July 21, 2011
Sir, Joseph Stiglitz, in “Now the central bank must act” July 21, makes a reference to “risk-adjusted interest rate”. That is good. I thought our 2001 Nobel Prize winner might have no idea of such concept. And I say that because of the following.
Stiglitz was the Chair of The Commission of Experts of the President of the UN General Assembly on Reforms of the International Monetary and Financial System. That Commission in its report of September 2009 and though finding that “Regulators need to be aware of distortions in capital allocation when provisioning and capital adequacy requirements do not accord well with actuarial risks”, fails to point out with sufficient clarity the odious and arbitrary discrimination present in bank regulations.

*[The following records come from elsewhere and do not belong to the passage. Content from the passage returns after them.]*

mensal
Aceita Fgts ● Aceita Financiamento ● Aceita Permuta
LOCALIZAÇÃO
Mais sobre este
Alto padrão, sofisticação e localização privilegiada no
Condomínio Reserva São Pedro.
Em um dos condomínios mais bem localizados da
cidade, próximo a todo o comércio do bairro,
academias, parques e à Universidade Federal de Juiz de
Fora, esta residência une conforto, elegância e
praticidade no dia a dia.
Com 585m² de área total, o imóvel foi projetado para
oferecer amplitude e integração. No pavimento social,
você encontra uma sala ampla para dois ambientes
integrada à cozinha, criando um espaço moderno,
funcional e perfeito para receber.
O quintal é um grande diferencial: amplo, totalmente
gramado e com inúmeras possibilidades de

According to Basel II, when $1 in risk adjusted interest rate is paid by highly rated sovereigns or a triple-A rated client, it can be leveraged on bank equity 62.5 to 1, while the same $1 in risk adjusted interest rate, when paid by less well rated sovereigns or “risky” small businesses and entrepreneurs, is only authorized to leverage bank equity 12.5 times to 1. It is inexplicable that regulators could find some risk adjusted interest rates are five times as good as others.
The consequences of such regulatory madness, something which by the way is still going on, is to drive the banks excessively into the arms of what is ex-ante perceived as not-risky and away from what is perceived as risky; and that is why banks have drowned in exposure to triple-A rated instruments and “strong” sovereigns, and that is why bank lending to not so well rated sovereigns, small businesses and entrepreneurs, is either drying up completely or has to be done with much higher compensating interest rates. And that is plain crazy!
The “risky” must unite! Their risk-adjusted dollars should be worth just as much as others’.